Tyler Cowen looks at Christina Romer's take on the current unemployment problem, and comes away unimpressed. It relies too heavily on aggregate demand shocks. Yet job creation has been especially low, and it's hard to get there from a purely AD shock. He says:
Yet the nominal wages on those jobs-to-be are not constrained by previous contracts or agreements. Tell stories as you may, but it's hard for me to see that as exclusively an AD problem.
I wonder what is the behavioral postulate for how long all these unemployed workers are all staring jobs in the face yet persistently stubborn about their appropriate nominal wage. I'm all for behavioral economics, but I don't buy the necessary story here.
I'm not sure you need this to get stickiness. Employers might be reluctant to hire new people at dramatically lower wages than their current employees; such differentials rarely go undiscovered, and they tend to produce big headaches for management.

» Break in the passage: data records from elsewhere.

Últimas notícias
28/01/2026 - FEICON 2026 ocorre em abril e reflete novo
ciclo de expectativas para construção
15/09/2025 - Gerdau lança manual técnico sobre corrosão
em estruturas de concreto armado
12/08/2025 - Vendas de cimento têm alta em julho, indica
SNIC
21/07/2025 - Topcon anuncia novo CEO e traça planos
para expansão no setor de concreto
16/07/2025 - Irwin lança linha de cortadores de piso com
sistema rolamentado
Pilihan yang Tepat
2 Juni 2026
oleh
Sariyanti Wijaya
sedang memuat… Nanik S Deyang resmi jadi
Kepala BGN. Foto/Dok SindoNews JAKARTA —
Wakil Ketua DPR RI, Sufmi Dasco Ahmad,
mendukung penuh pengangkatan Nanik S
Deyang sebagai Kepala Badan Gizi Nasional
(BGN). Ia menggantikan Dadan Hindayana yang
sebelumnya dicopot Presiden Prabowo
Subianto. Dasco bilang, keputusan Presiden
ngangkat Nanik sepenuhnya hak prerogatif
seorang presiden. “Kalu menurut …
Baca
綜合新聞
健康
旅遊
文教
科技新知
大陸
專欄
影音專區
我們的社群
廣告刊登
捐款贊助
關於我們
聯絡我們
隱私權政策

Still, I broadly concur with Tyler and Arnold Kling: I don't think you can explain this all by falling aggregate demand. Consider that, as Romer notes, unemployment is about 1.7 percentage points higher than can normally be explained by the change in GDP. That doesn't sound like so much. But it's really quite a lot. If you assume that the natural rate of unemployment is probably somewhere around 5.3%, that means the total shift has only been 4.4 percentage points. In other words, almost 40% of our currently elevated unemployment rate comes from something other than the decline in GDP.

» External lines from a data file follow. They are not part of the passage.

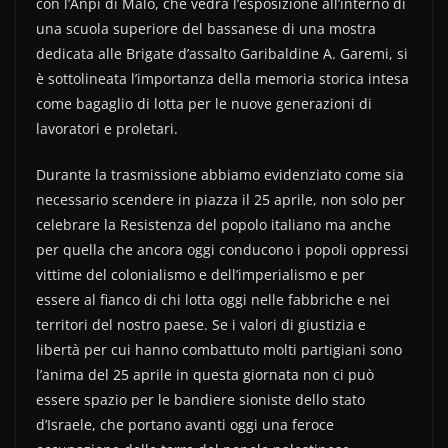
con l’Anpi di Malo, che vedrà l’esposizione all’interno di
una scuola superiore del bassanese di una mostra
dedicata alle Brigate d’assalto Garibaldine A. Garemi, si
è sottolineata l’importanza della memoria storica intesa
come bagaglio di lotta per le nuove generazioni di
lavoratori e proletari.
Durante la trasmissione abbiamo evidenziato come sia
necessario scendere in piazza il 25 aprile, non solo per
celebrare la Resistenza del popolo italiano ma anche
per quella che ancora oggi conducono i popoli oppressi
vittime del colonialismo e dell’imperialismo e per
essere al fianco di chi lotta oggi nelle fabbriche e nei
territori del nostro paese. Se i valori di giustizia e
libertà per cui hanno combattuto molti partigiani sono
l’anima del 25 aprile in questa giornata non ci può
essere spazio per le bandiere sioniste dello stato
d’Israele, che portano avanti oggi una feroce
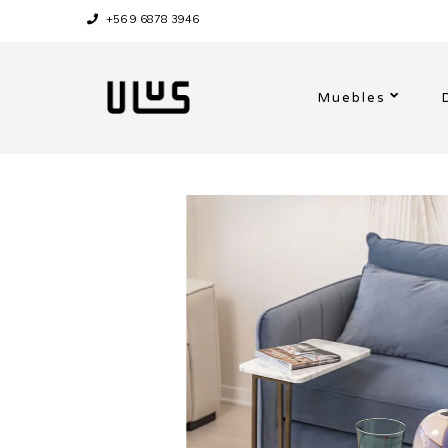
+56 9 6878 3946
Muebles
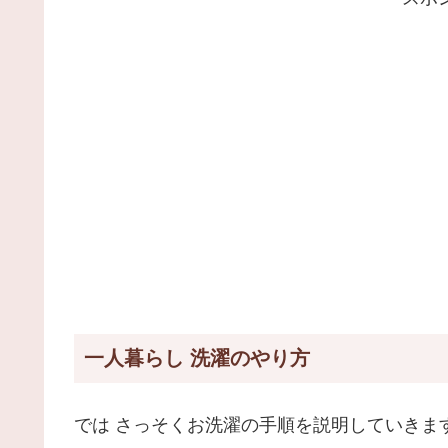
一人暮らし 洗濯のやり方
では さっそくお洗濯の手順を説明していきま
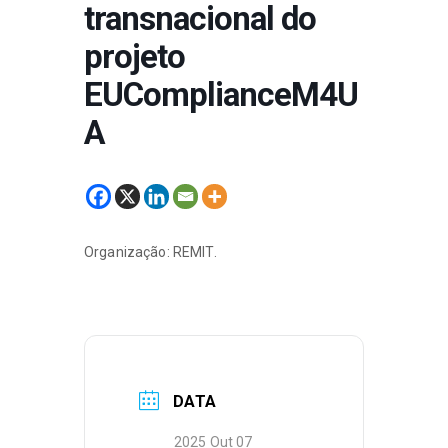
transnacional do
projeto
EUComplianceM4U
A
Organização: REMIT.
DATA
2025 Out 07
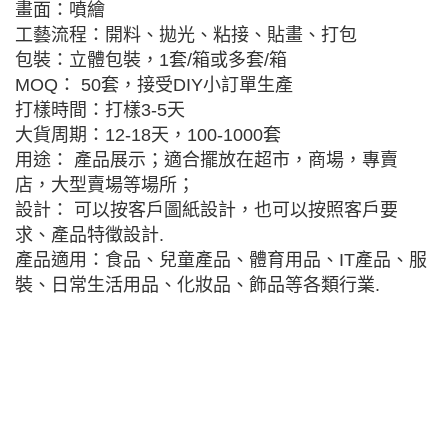
畫面：噴繪
工藝流程：開料、拋光、粘接、貼畫、打包
包裝：立體包裝，1套/箱或多套/箱
MOQ： 50套，接受DIY小訂單生產
打樣時間：打樣3-5天
大貨周期：12-18天，100-1000套
用途： 產品展示；適合擺放在超市，商場，專賣
店，大型賣場等場所；
設計： 可以按客戶圖紙設計，也可以按照客戶要
求、產品特徵設計.
產品適用：食品、兒童產品、體育用品、IT產品、服
裝、日常生活用品、化妝品、飾品等各類行業.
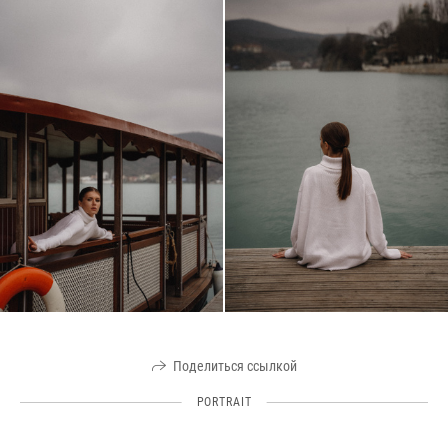
Поделиться ссылкой
PORTRAIT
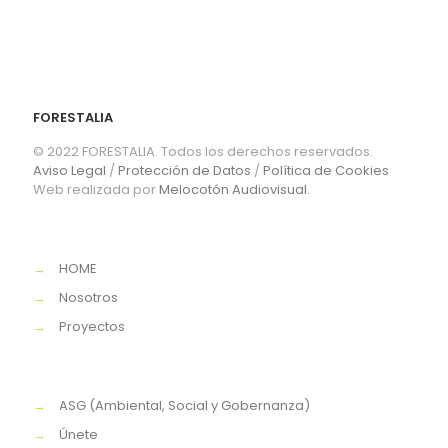
FORESTALIA
© 2022 FORESTALIA. Todos los derechos reservados.
Aviso Legal
/
Protección de Datos
/
Política de Cookies
Web realizada por
Melocotón Audiovisual.
→
HOME
→
Nosotros
→
Proyectos
→
ASG (Ambiental, Social y Gobernanza)
→
Únete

Moreover, we know that there are large sectors that require structural readjustment: autos and construction. Those workers are geographically and skill-constrained. To think that the current level of unemployment is all about aggregate demand, you have to think that there are lots of jobs into which those displaced workers could easily transition. But if you own a house in the Detroit era, or have a spouse who still has a job, this is just clearly not the case.